* Brief:
Please return every record exactly, with no pictures included.

* Information supplied:
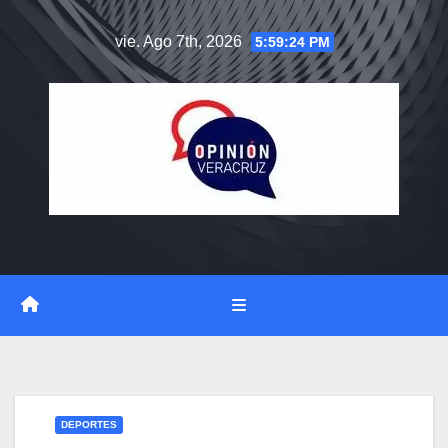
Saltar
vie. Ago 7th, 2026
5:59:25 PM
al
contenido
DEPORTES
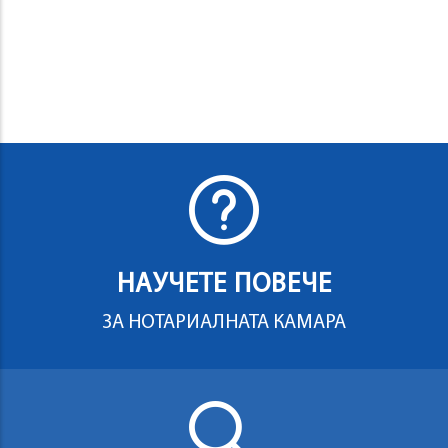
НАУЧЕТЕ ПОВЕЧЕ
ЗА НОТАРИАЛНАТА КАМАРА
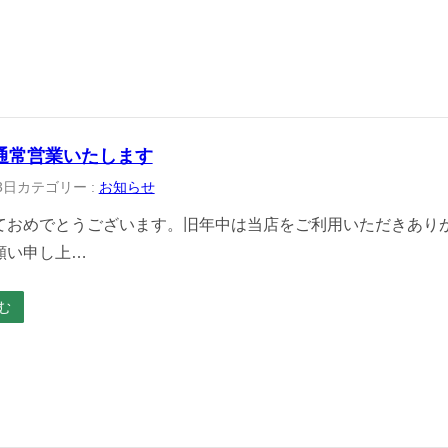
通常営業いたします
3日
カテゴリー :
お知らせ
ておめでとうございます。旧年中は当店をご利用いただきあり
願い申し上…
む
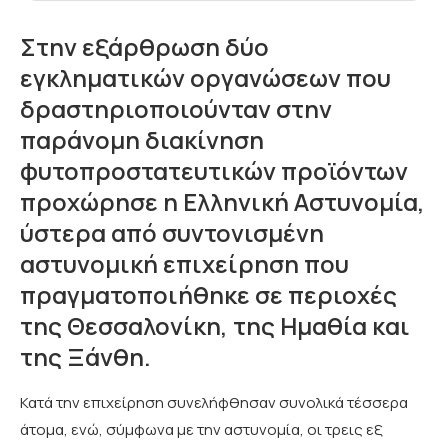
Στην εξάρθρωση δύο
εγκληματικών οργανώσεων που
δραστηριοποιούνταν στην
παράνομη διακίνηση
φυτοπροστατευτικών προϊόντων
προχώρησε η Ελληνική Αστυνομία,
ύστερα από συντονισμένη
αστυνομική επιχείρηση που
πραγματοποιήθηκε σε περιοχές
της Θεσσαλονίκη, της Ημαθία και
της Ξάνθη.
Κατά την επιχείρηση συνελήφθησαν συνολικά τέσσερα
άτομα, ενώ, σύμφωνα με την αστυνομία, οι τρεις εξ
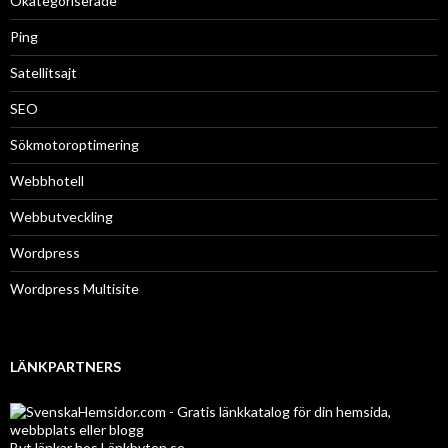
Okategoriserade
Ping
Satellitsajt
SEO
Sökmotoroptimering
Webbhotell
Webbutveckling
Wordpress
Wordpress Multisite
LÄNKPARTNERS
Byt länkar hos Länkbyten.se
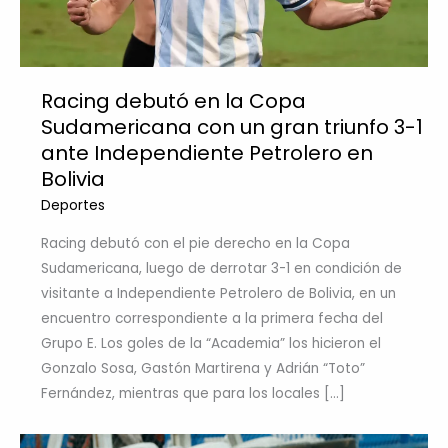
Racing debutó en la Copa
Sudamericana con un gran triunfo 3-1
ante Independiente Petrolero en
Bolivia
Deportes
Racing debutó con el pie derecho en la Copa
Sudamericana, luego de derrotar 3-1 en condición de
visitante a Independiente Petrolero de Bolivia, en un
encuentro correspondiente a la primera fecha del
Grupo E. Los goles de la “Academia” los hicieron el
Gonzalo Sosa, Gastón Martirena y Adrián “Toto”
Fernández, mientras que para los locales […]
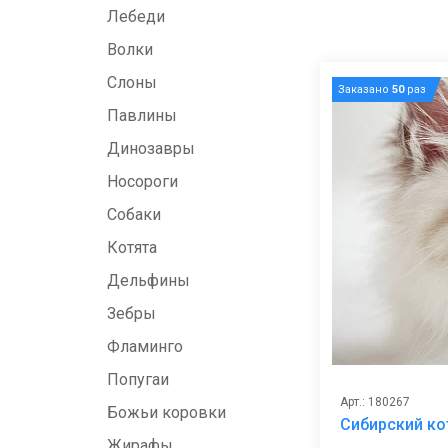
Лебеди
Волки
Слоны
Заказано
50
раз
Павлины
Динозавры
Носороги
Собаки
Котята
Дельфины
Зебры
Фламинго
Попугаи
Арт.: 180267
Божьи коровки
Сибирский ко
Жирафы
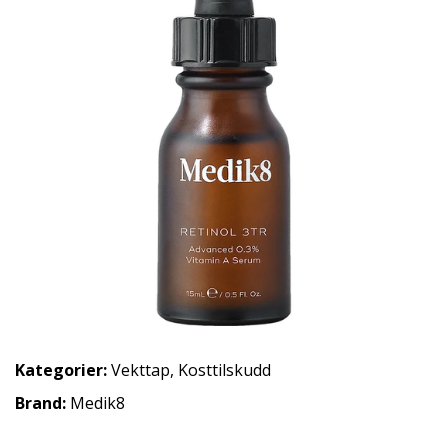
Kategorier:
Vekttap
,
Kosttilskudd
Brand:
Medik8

* Expected output:
Saltar
vie. Ago 7th, 2026
5:59:25 PM
al
contenido
DEPORTES
НАУЧЕТЕ ПОВЕЧЕ
ЗА НОТАРИАЛНАТА КАМАРА
通常営業いたします
3日
カテゴリー :
お知らせ
ておめでとうございます。旧年中は当店をご利用いただきあり
願い申し上…
む
Στην εξάρθρωση δύο
εγκληματικών οργανώσεων που
δραστηριοποιούνταν στην
παράνομη διακίνηση
φυτοπροστατευτικών προϊόντων
προχώρησε η Ελληνική Αστυνομία,
ύστερα από συντονισμένη
αστυνομική επιχείρηση που
πραγματοποιήθηκε σε περιοχές
της Θεσσαλονίκη, της Ημαθία και
της Ξάνθη.
Κατά την επιχείρηση συνελήφθησαν συνολικά τέσσερα
άτομα, ενώ, σύμφωνα με την αστυνομία, οι τρεις εξ
Okategoriserade
Ping
Satellitsajt
SEO
Sökmotoroptimering
Webbhotell
Webbutveckling
Wordpress
Wordpress Multisite
LÄNKPARTNERS
Byt länkar hos Länkbyten.se
Racing debutó en la Copa
Sudamericana con un gran triunfo 3-1
ante Independiente Petrolero en
Bolivia
Deportes
Racing debutó con el pie derecho en la Copa
Sudamericana, luego de derrotar 3-1 en condición de
visitante a Independiente Petrolero de Bolivia, en un
encuentro correspondiente a la primera fecha del
Grupo E. Los goles de la “Academia” los hicieron el
Gonzalo Sosa, Gastón Martirena y Adrián “Toto”
Fernández, mientras que para los locales […]
Лебеди
Волки
Слоны
Заказано
50
раз
Павлины
Динозавры
Носороги
Собаки
Котята
Дельфины
Зебры
Фламинго
Попугаи
Арт.: 180267
Божьи коровки
Сибирский ко
Жирафы
Kategorier:
Vekttap
,
Kosttilskudd
Brand:
Medik8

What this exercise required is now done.